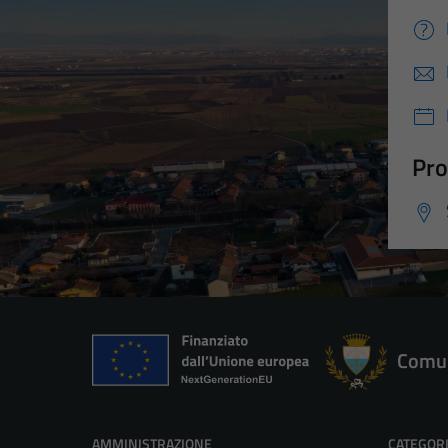
Pro
Comun
AMMINISTRAZIONE
CATEGORI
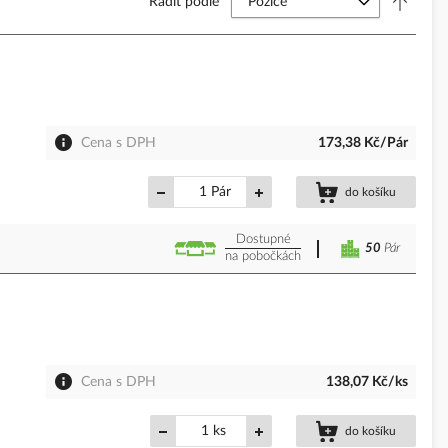
Řadit podle
Cena s DPH
173,38 Kč/Pár
Pár
do košíku
Dostupné
50
Pár
na pobočkách
Cena s DPH
138,07 Kč/ks
ks
do košíku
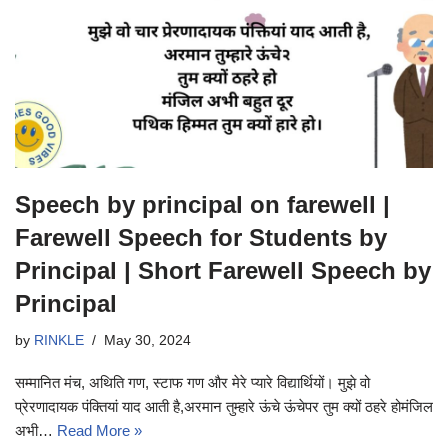
Speech by principal on farewell |
Farewell Speech for Students by
Principal | Short Farewell Speech by
Principal
by
RINKLE
May 30, 2024
सम्मानित मंच, अथिति गण, स्टाफ गण और मेरे प्यारे विद्यार्थियों। मुझे वो
प्रेरणादायक पंक्तियां याद आती है,अरमान तुम्हारे ऊंचे ऊंचेपर तुम क्यों ठहरे होमंजिल
अभी…
Read More »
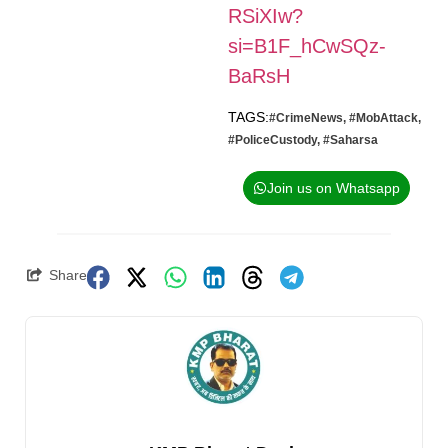
RSiXIw?
si=B1F_hCwSQz-
BaRsH
TAGS:
#CrimeNews
,
#MobAttack
,
#PoliceCustody
,
#Saharsa
Join us on Whatsapp
Share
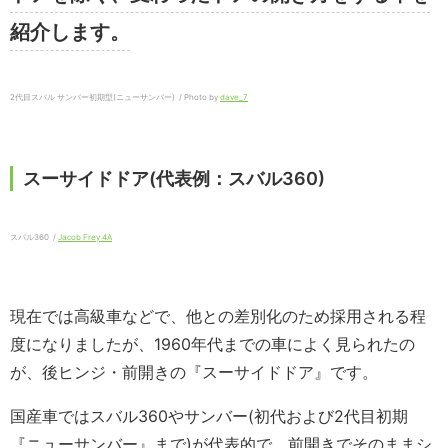
紹介します。
2代目スバル サンバー初期型(ニューサンバー) / Photo by
dave_7
スーサイドドア(代表例：スバル360)
スバル360 /
Jacob Frey 4A
現在では高級車などで、他との差別化のため採用される程
度になりましたが、1960年代までの車によく見られたの
が、後ヒンジ・前開きの『スーサイドドア』です。
国産車ではスバル360やサンバー(初代および2代目初期
『ニューサンバー』まで)が代表的で、前開きでそのままシ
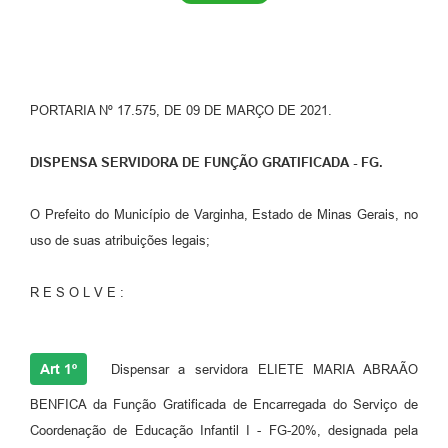
PORTARIA Nº 17.575, DE 09 DE MARÇO DE 2021.
DISPENSA SERVIDORA DE FUNÇÃO GRATIFICADA - FG.
O Prefeito do Município de Varginha, Estado de Minas Gerais, no
uso de suas atribuições legais;
R E S O L V E :
Art 1º
Dispensar a servidora ELIETE MARIA ABRAÃO
BENFICA da Função Gratificada de Encarregada do Serviço de
Coordenação de Educação Infantil I - FG-20%, designada pela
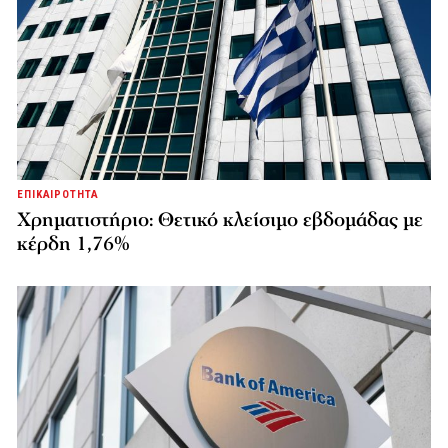
ΕΠΙΚΑΙΡΟΤΗΤΑ
Χρηματιστήριο: Θετικό κλείσιμο εβδομάδας με
κέρδη 1,76%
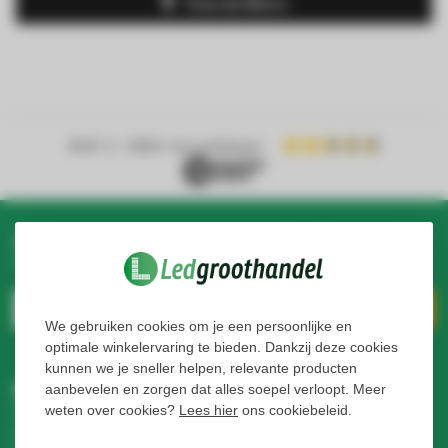
Toon de filters
4.4
/ 5
- 8900+ beoordelingen
Abonneer je op onze nieuwsbrief
Blijf op de hoogte over onze laatste acties
We gebruiken cookies om je een persoonlijke en
optimale winkelervaring te bieden. Dankzij deze cookies
kunnen we je sneller helpen, relevante producten
Meer informatie
aanbevelen en zorgen dat alles soepel verloopt. Meer
weten over cookies?
Lees hier
ons cookiebeleid.
Als je vragen hebt over onze producten of je aankoop, bezoek
dan onze klantenservicepagina. Hier vind je onze
bedrijfsgegevens, antwoorden op veelgestelde vragen en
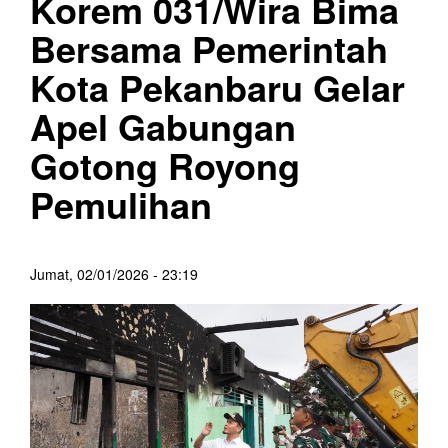
Korem 031/Wira Bima
Bersama Pemerintah
Kota Pekanbaru Gelar
Apel Gabungan
Gotong Royong
Pemulihan
Jumat, 02/01/2026 - 23:19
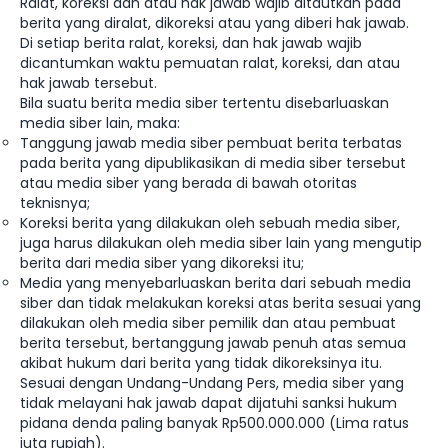
Ralat, koreksi dan atau hak jawab wajib ditautkan pada
berita yang diralat, dikoreksi atau yang diberi hak jawab.
Di setiap berita ralat, koreksi, dan hak jawab wajib
dicantumkan waktu pemuatan ralat, koreksi, dan atau
hak jawab tersebut.
Bila suatu berita media siber tertentu disebarluaskan
media siber lain, maka:
Tanggung jawab media siber pembuat berita terbatas
pada berita yang dipublikasikan di media siber tersebut
atau media siber yang berada di bawah otoritas
teknisnya;
Koreksi berita yang dilakukan oleh sebuah media siber,
juga harus dilakukan oleh media siber lain yang mengutip
berita dari media siber yang dikoreksi itu;
Media yang menyebarluaskan berita dari sebuah media
siber dan tidak melakukan koreksi atas berita sesuai yang
dilakukan oleh media siber pemilik dan atau pembuat
berita tersebut, bertanggung jawab penuh atas semua
akibat hukum dari berita yang tidak dikoreksinya itu.
Sesuai dengan Undang-Undang Pers, media siber yang
tidak melayani hak jawab dapat dijatuhi sanksi hukum
pidana denda paling banyak Rp500.000.000 (Lima ratus
juta rupiah).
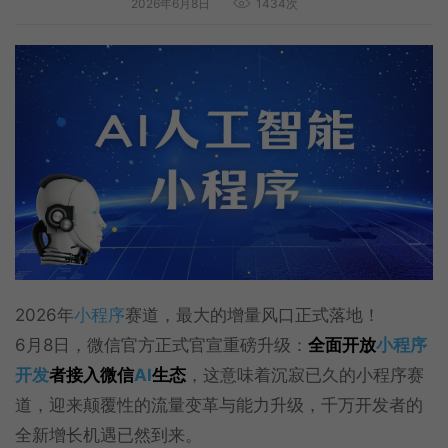
2026年6月8日
1434次
2026年
小程序
赛道，最大的增量风口正式落地！
6月8日，微信官方正式官宣重磅升级：
全面开放
小程序
开发
者接入微信
AI
生态
，这意味着沉寂已久的小程序赛
道，迎来颠覆性的流量变革与能力升级，千万开发者的
全新增长机遇已然到来。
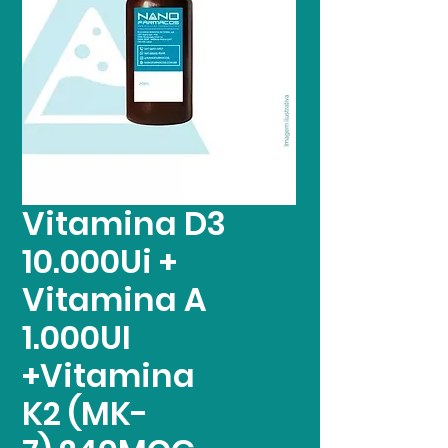
Vitamina D3
10.000Ui +
Vitamina A
1.000UI
+Vitamina
K2 (MK-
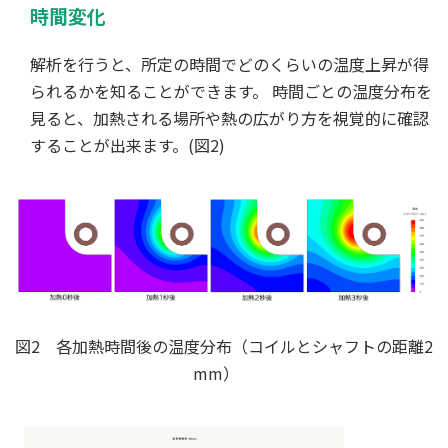
時間変化
解析を行うと、所定の時間でどのくらいの温度上昇が得
られるかを知ることができます。 時間ごとの温度分布を
見ると、加熱される場所や熱の広がり方を視覚的に確認
することが出来ます。(図2)
図2 各加熱時間後の温度分布（コイルとシャフトの距離2
mm）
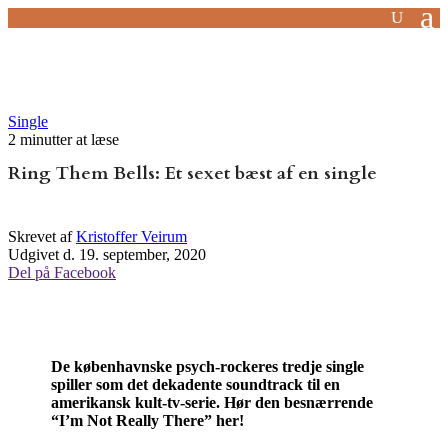
Single
2 minutter at læse
Ring Them Bells: Et sexet bæst af en single
Skrevet af
Kristoffer Veirum
Udgivet d. 19. september, 2020
Del på Facebook
De københavnske psych-rockeres tredje single
spiller som det dekadente soundtrack til en
amerikansk kult-tv-serie. Hør den besnærrende
“I’m Not Really There” her!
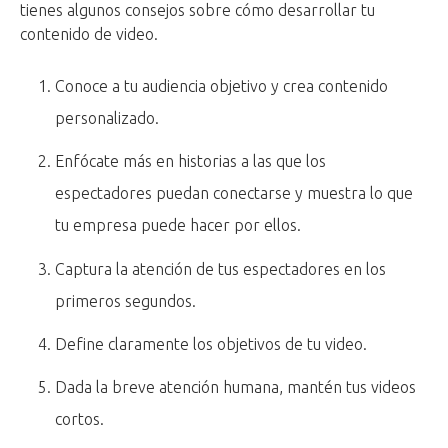
tienes algunos consejos sobre cómo desarrollar tu
contenido de video.
Conoce a tu audiencia objetivo y crea contenido
personalizado.
Enfócate más en historias a las que los
espectadores puedan conectarse y muestra lo que
tu empresa puede hacer por ellos.
Captura la atención de tus espectadores en los
primeros segundos.
Define claramente los objetivos de tu video.
Dada la breve atención humana, mantén tus videos
cortos.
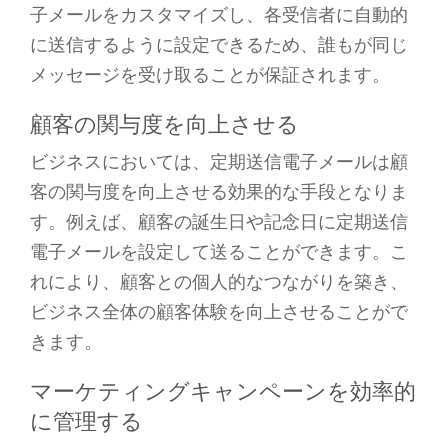
子メールをカスタマイズし、各受信者に自動的
に送信するように設定できるため、誰もが同じ
メッセージを受け取ることが保証されます。
顧客の関与度を向上させる
ビジネスにおいては、定期送信電子メールは顧
客の関与度を向上させる効果的な手段となりま
す。例えば、顧客の誕生日や記念日に定期送信
電子メールを設定して送ることができます。こ
れにより、顧客との個人的なつながりを築き、
ビジネス全体の顧客体験を向上させることがで
きます。
マーケティングキャンペーンを効率的
に管理する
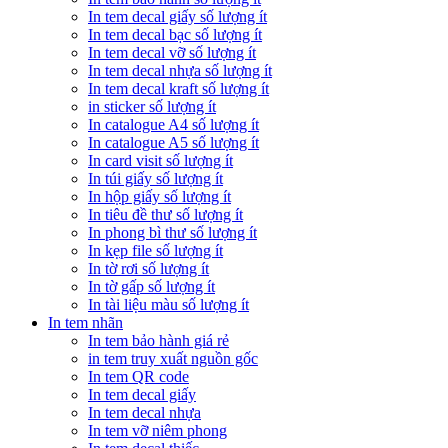
In tem decal giấy số lượng ít
In tem decal bạc số lượng ít
In tem decal vỡ số lượng ít
In tem decal nhựa số lượng ít
In tem decal kraft số lượng ít
in sticker số lượng ít
In catalogue A4 số lượng ít
In catalogue A5 số lượng ít
In card visit số lượng ít
In túi giấy số lượng ít
In hộp giấy số lượng ít
In tiêu đề thư số lượng ít
In phong bì thư số lượng ít
In kẹp file số lượng ít
In tờ rơi số lượng ít
In tờ gấp số lượng ít
In tài liệu màu số lượng ít
In tem nhãn
In tem bảo hành giá rẻ
in tem truy xuất nguồn gốc
In tem QR code
In tem decal giấy
In tem decal nhựa
In tem vỡ niêm phong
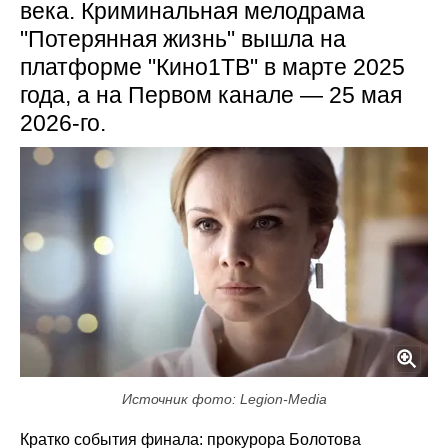
века. Криминальная мелодрама
"Потерянная жизнь" вышла на
платформе "Кино1ТВ" в марте 2025
года, а на Первом канале — 25 мая
2026-го.
Источник фото: Legion-Media
Кратко события финала: прокурора Болотова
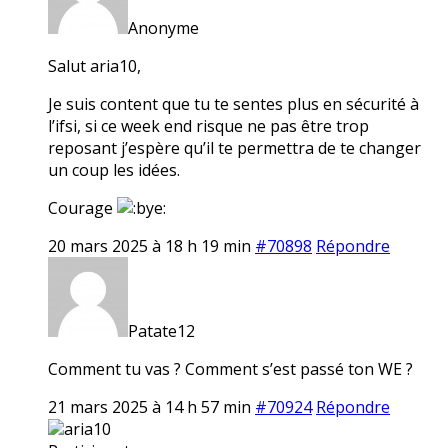
Anonyme
Salut aria10,
Je suis content que tu te sentes plus en sécurité à
l’ifsi, si ce week end risque ne pas être trop
reposant j’espère qu’il te permettra de te changer
un coup les idées.
Courage
20 mars 2025 à 18 h 19 min
#70898
Répondre
Patate12
Comment tu vas ? Comment s’est passé ton WE ?
21 mars 2025 à 14 h 57 min
#70924
Répondre
aria10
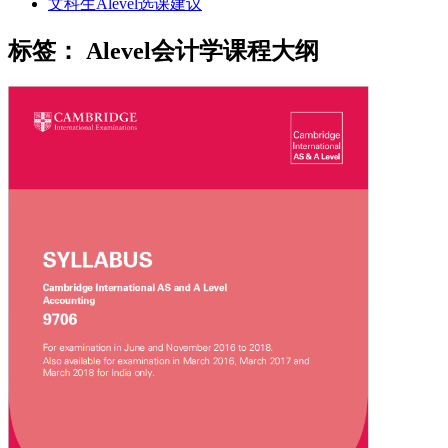
文科生Alevel选课建议
标签：
Alevel会计学课程大纲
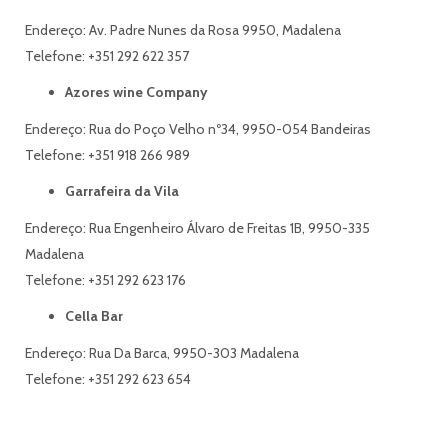
Endereço: Av. Padre Nunes da Rosa 9950, Madalena
Telefone: +351 292 622 357
Azores wine Company
Endereço: Rua do Poço Velho nº34, 9950-054 Bandeiras
Telefone: +351 918 266 989
Garrafeira da Vila
Endereço: Rua Engenheiro Álvaro de Freitas 1B, 9950-335
Madalena
Telefone: +351 292 623 176
Cella Bar
Endereço: Rua Da Barca, 9950-303 Madalena
Telefone: +351 292 623 654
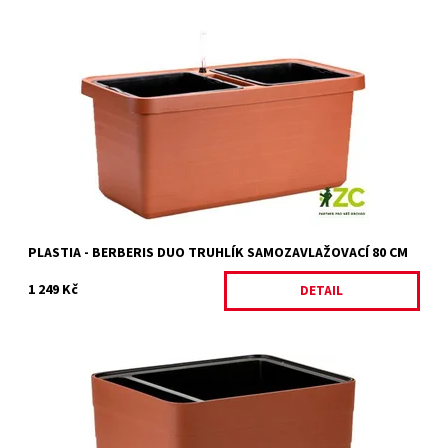
Velkoobjemový samozavlažovací truhlík v novém designu. Uvnitř
jsou dvě samostatné nádoby, každá s otvorem pro pevné
uchycení opory pro rostliny.
Dostupnost:
Na objednávku
Kód:
26821/HNE
Značka:
PLASTIA
PLASTIA - BERBERIS DUO TRUHLÍK SAMOZAVLAŽOVACÍ 80 CM
1 249 Kč
DETAIL
Hodí se na zábradlí městského balkonu, terasy či chalupářský
plot. Pro pěstování jahod, bylin i letniček. Použít lze pro kulatá i
hranatá zábradlí...
Dostupnost:
Na objednání, skladem do 3 dnů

#####

WHAT IS BEING ASKED:
Above are some records; quote exactly and only the lines that begin at the line containing "電子メールを設定して送ることができます。こ" and stop after the line containing "Источник фото: Legion-Media", leaving out the pictures.

ANSWER FOR THE TASK:
電子メールを設定して送ることができます。こ
れにより、顧客との個人的なつながりを築き、
ビジネス全体の顧客体験を向上させることがで
きます。
マーケティングキャンペーンを効率的
に管理する
In tem decal giấy số lượng ít
In tem decal bạc số lượng ít
In tem decal vỡ số lượng ít
In tem decal nhựa số lượng ít
In tem decal kraft số lượng ít
in sticker số lượng ít
In catalogue A4 số lượng ít
In catalogue A5 số lượng ít
In card visit số lượng ít
In túi giấy số lượng ít
In hộp giấy số lượng ít
In tiêu đề thư số lượng ít
In phong bì thư số lượng ít
In kẹp file số lượng ít
In tờ rơi số lượng ít
In tờ gấp số lượng ít
In tài liệu màu số lượng ít
In tem nhãn
In tem bảo hành giá rẻ
in tem truy xuất nguồn gốc
In tem QR code
In tem decal giấy
In tem decal nhựa
In tem vỡ niêm phong
века. Криминальная мелодрама
"Потерянная жизнь" вышла на
платформе "Кино1ТВ" в марте 2025
года, а на Первом канале — 25 мая
2026-го.
Источник фото: Legion-Media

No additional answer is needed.